Zum Windows-7-Start:
Windows 7 begeht sieben Sünden: Kampagne gegen Microsoft

von Werner Veith (werner.veith@networkcomputing.de)

27.08.2009

Unter dem Titel »Windows 7 Sins« startet die Free Software Foundation (FSF) eine Kampagne gegen Microsoft und proprietäre Software. Sieben Beispiele listet die FSF auf, wie Microsoft mit Hilfe einer Mischung von Copyrights, Verträgen und Patenten Missbrauch betreiben soll.

Der Free Software Foundation [1] (FSF) ist gegen proprietäre Software. Anwender dürfen diese nicht verändern oder verteilen. Insbesondere Microsoft ist der Vereinigung ein Dorn im Auge. Sie wirft dem Software-Hersteller vor, dass er sich mit einer Kombination von Copyrights, Verträgen und Patenten die rechtliche Kontrolle über die Nutzer sichere. Anlässlich des offiziellen Starts von Windows 7 wollen sie Microsoft mit Hilfe der Kampagne »Windows 7 Sins [2]« an den Pranger stellen. Dazu listen sie sieben Vergehen auf, die Microsoft in ihren Augen begangen hat. Im Rahmen dieser Aktion verschickte FSF auch Briefe an fast alle Fortune-500-Unternehmen. Mit Hilfe von Spenden sollen weitere Briefe auf den Weg gebracht werden.

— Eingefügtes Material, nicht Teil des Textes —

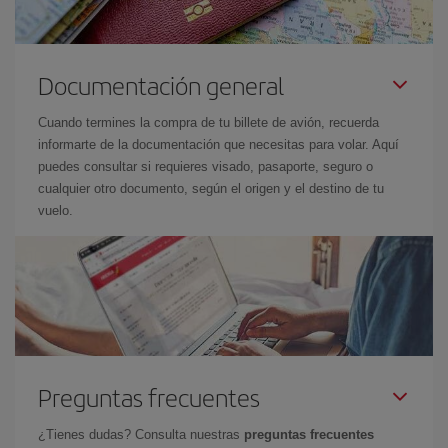
Documentación general
Cuando termines la compra de tu billete de avión, recuerda
informarte de la documentación que necesitas para volar. Aquí
puedes consultar si requieres visado, pasaporte, seguro o
cualquier otro documento, según el origen y el destino de tu
vuelo.
Preguntas frecuentes
¿Tienes dudas? Consulta nuestras
preguntas frecuentes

In der Kampagne »Windows 7 Sins« listet die Free Software Foundation (FSF) sieben Beispiele auf, wie Microsoft ihre Marktmacht missbrauche.

Die Vorwürfe an Microsoft lauten: Einflussnahme auf den Bildungsbereich, Verletzen der Privatsphäre, Monopolverhalten, Update-Zwang auf neuere Windows-Versionen, Einsatz von DRM (Digital-Rights-Management) und Beeinträchtigung der Anwendersicherheit. Für FSF ist klar, dass Microsoft große Summen einsetze, um Einfluss auf Bildungsbehörden zu bekommen.

Nach Ansicht der FSF verletzt Microsoft die Privatsphäre mit Software wie »Windows Genuine Advantage«, die die Festplatte des Anwenders inspiziert. In der Lizenzvereinbarung müsse der Nutzer akzeptieren, dass Microsoft das Recht habe, dies ohne Ankündigung zu tun.

Nahezu jeder PC kommt mit einem bereits installierten Windows. Eine Wahl hat der Nutzer nicht. Nach der FSF diktiere Microsoft Hardware-Herstellern entsprechend die Bedingungen. Außerdem zwingt Microsoft aus Sicht der FSF die Nutzer zu Upgrades auf neuere Betriebssysstem-Versionen, in dem sie den Support für ältere einstelle.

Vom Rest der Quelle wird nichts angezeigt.